## Task statement:
Pictures in the records below must be left out. Return exactly the lines from the line with "Visitez les musées d’Athènes : Musée de" to the line with "смешивать с пигментами и глиттером. Расход", both included.
── Records supplied ──
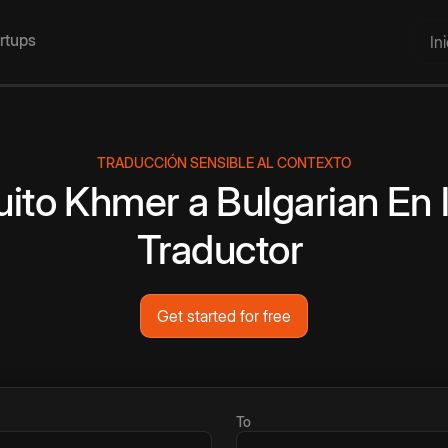
artups
In
TRADUCCIÓN SENSIBLE AL CONTEXTO
uito
Khmer
a
Bulgarian
En 
Traductor
Get started for free
To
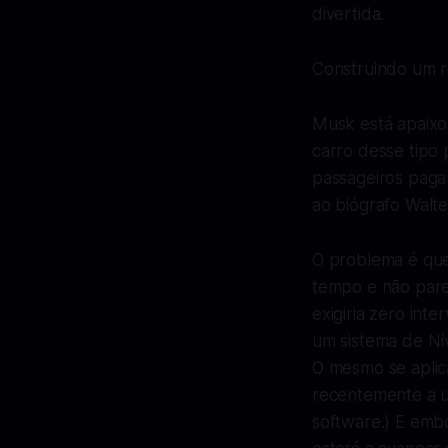
divertida.
Construindo um ro
Musk está apaixo
carro desse tipo 
passageiros paga
ao biógrafo Walte
O problema é que
tempo e não pare
exigiria zero int
um sistema de Ní
O mesmo se apli
recentemente a ut
software.) E embo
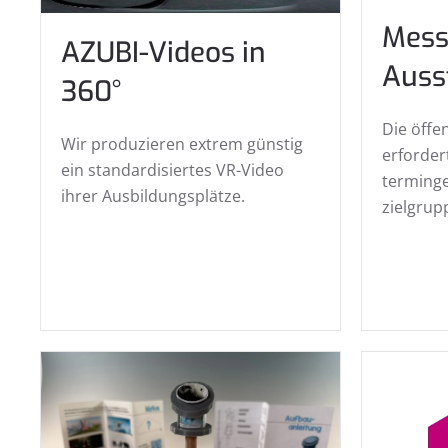
Mess
AZUBI-Videos in
Auss
360°
Die öffe
Wir produzieren extrem günstig
erforder
ein standardisiertes VR-Video
terming
ihrer Ausbildungsplätze.
zielgrup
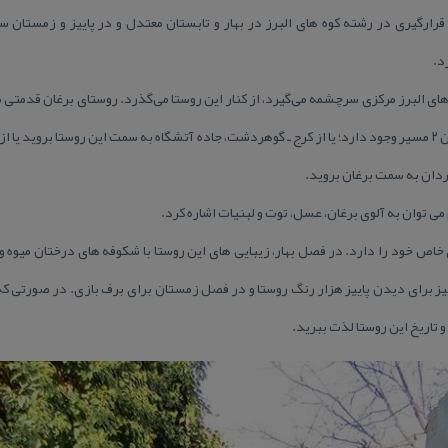
د.
ای البرز مركزی سرچشمه می‌گیرد، از كنار این روستا می‌گذرد. روستای برغان قدمتی طول
برمی‌گردد. برای رفتن به روستای برغان ۲ مسیر وجود دارد؛ یا از كرج ـ گوهردشت، جاده آتشگاه به سمت این روستا ب
دان به سمت برغان بروید.
ی توان به آلوی برغان، عسل، توت و لبنیات اشاره كرد.
خاص خود را دارد. در فصل بهار، زیبایی های این روستا با شكوفه های درختان میوه 
اییز برای دیدن پاییز هزار رنگ روستا و در فصل زمستان برای برف بازی. در صورتی كه
 و تاریخ این روستا لذت ببرید.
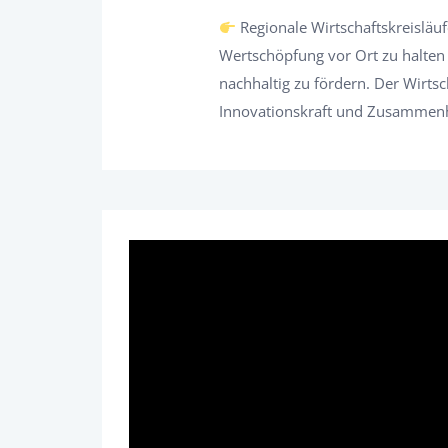
Regionale Wirtschaftskreisläuf
Wertschöpfung vor Ort zu halten 
nachhaltig zu fördern. Der Wirts
Innovationskraft und Zusammenha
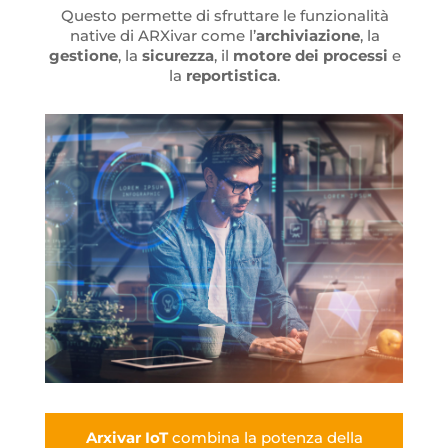
Questo permette di sfruttare le funzionalità
native di ARXivar come l’
archiviazione
, la
gestione
, la
sicurezza
, il
motore dei processi
e
la
reportistica
.
Arxivar IoT
combina la potenza della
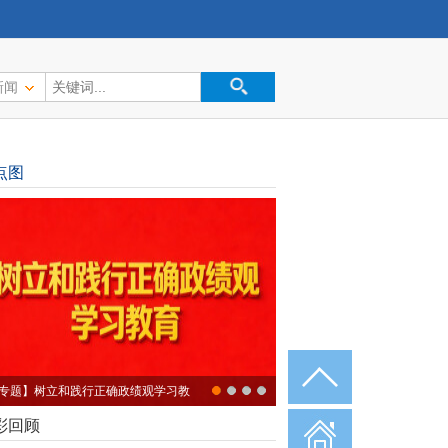
新闻
点图
专题】树立和践行正确政绩观学习教
彩回顾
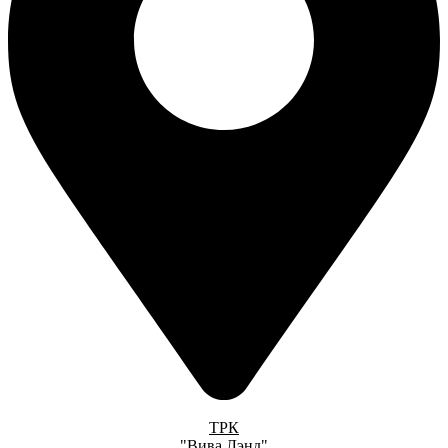
ТРК
"Вива Лэнд"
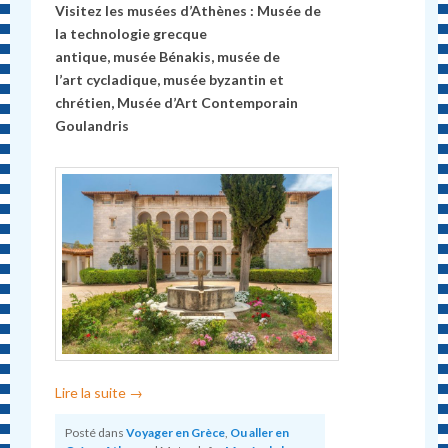
Visitez les musées d’Athènes : Musée de
la technologie grecque
antique, musée Bénakis, musée de
l’art cycladique, musée byzantin et
chrétien, Musée d’Art Contemporain
Goulandris
Lire la suite
→
Posté dans
Voyager en Grèce
,
Ou aller en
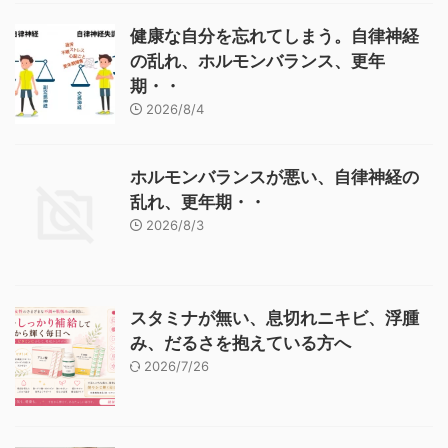
健康な自分を忘れてしまう。自律神経
の乱れ、ホルモンバランス、更年
期・・
2026/8/4
ホルモンバランスが悪い、自律神経の
乱れ、更年期・・
2026/8/3
スタミナが無い、息切れニキビ、浮腫
み、だるさを抱えている方へ
2026/7/26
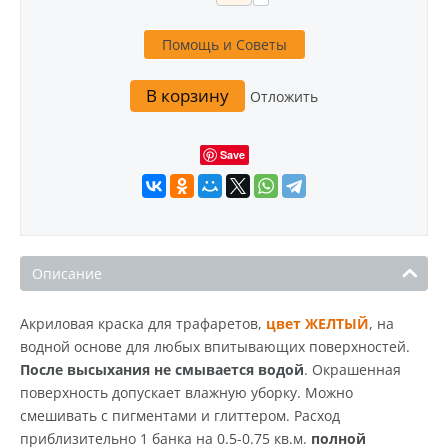
Помощь и Советы
В корзину
Отложить
Save
Описание
Акриловая краска для трафаретов,
цвет ЖЕЛТЫЙ
, на
водной основе для любых впитывающих поверхностей.
После высыхания не смывается водой
. Окрашенная
поверхность допускает влажную уборку. Можно
смешивать с пигментами и глиттером. Расход
приблизительно 1 банка на 0.5-0.75 кв.м.
полной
───
## Response for this exercise:
Visitez les musées d’Athènes : Musée de
la technologie grecque
antique, musée Bénakis, musée de
l’art cycladique, musée byzantin et
chrétien, Musée d’Art Contemporain
Goulandris
Lire la suite
→
Posté dans
Voyager en Grèce
,
Ou aller en
健康な自分を忘れてしまう。自律神経
の乱れ、ホルモンバランス、更年
期・・
2026/8/4
ホルモンバランスが悪い、自律神経の
乱れ、更年期・・
2026/8/3
スタミナが無い、息切れニキビ、浮腫
み、だるさを抱えている方へ
2026/7/26
Помощь и Советы
В корзину
Отложить
Save
Описание
Акриловая краска для трафаретов,
цвет ЖЕЛТЫЙ
, на
водной основе для любых впитывающих поверхностей.
После высыхания не смывается водой
. Окрашенная
поверхность допускает влажную уборку. Можно
смешивать с пигментами и глиттером. Расход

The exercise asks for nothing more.